Criticism & Features

NBCC Reads

Russell Valentino’s favorite book about work


Work is the all-American pastime, taking more and more of our waking hours, and infiltrating our sleep. It’s been grist for books from Studs Terkel’s “Working” to Joshua Ferris’ “And Then We Came to the End” to Joseph Heller’s “Something Happened,”set in an ad agency circa “Mad Men.”

Recently we asked NBCC members, former awards winners and finalists, What’s your favorite book about work? The responses to this NBCC Reads series poured in (a few within minutes). Books ranged all over the map.

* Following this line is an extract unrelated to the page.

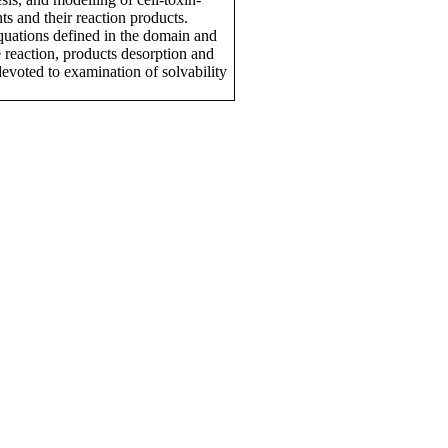
ts and their reaction products.
quations defined in the domain and
 reaction, products desorption and
 devoted to examination of solvability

Several books gathered multiple endorsements, including Philip Levine's “What Work Is,” Ed Park's “Personal Days”, Tom Rachman's “The Imperfectionists,” “Two-Up” by NBCC board member Eric Miles Williamson, George Orwell's “Down and Out in Paris and London.”  The long tail of individual favorites began with NBCC Balakian award winner Joan Acocella's pick, Penelope Fitzgerald's “Human Voices.” Today's entry is from NBCC member Russell Valentino, professor of cinema and comparative literature at the University of Iowa, editor of The Iowa Review, and a participant in a 2009 NBCC Reads panel on works in translation at Prairies Lights in Iowa City (podcast here).


One novel that immediately comes to mind is Alexander Solzhenitsyn’s “A Day in the Life of Ivan Denisovich.” Not an American work, of course, and perhaps not one that others would associate on first glance with work per se – political prison, the Soviet camp system, yes, — but its relationship to work, especially when compared to Studs Turkle’s books, seems at best skewed, at worst simply grotesque.

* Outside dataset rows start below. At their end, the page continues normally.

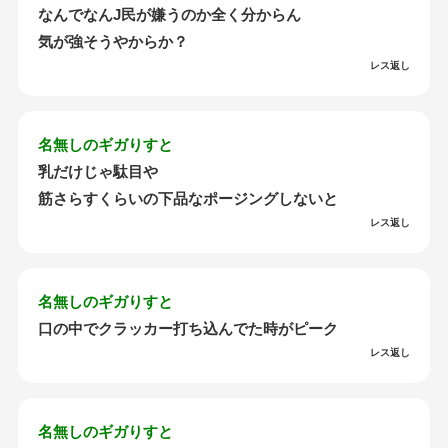
なんでなんJ民が嫌うのか全く分からん
気が強そうやからか？
レス返し
名無しのギガりすと
乳だけじゃ駄目や
筋さらすくらいの下品なポージングしないと
レス返し
名無しのギガりすと
口の中でクラッカー打ち込んでた時がピーク
レス返し
名無しのギガりすと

Actually, I’m not quite sure why it is so clear in my mind as a first choice. Maybe it’s because Shukov, the main character, takes pride in his work despite the fact that it is something forced upon him, chosen by others, and performed under harsh conditions. There are guards watching, dogs ready to snap him back into place, and the natural world presses on him brutally from all sides. Yet he takes the time, extra time, to make sure the brick wall he is building is complete, even holding up the other prisoners from getting dinner in the process.

And it is just one relatively uneventful day out of thousands shared by a cohort of millions who worked constantly, a many of whom died in the process. The Soviet gulag  was a labor camp system, and the work performed by the millions of prisoners who passed through it is still visible in Russia, and remains part of the world economy in some cases, as the prisoners often worked in mines in the Far East. Ivan Denisovich gives a name, thoughts, memories to one of them, and a life experience to associate with their work.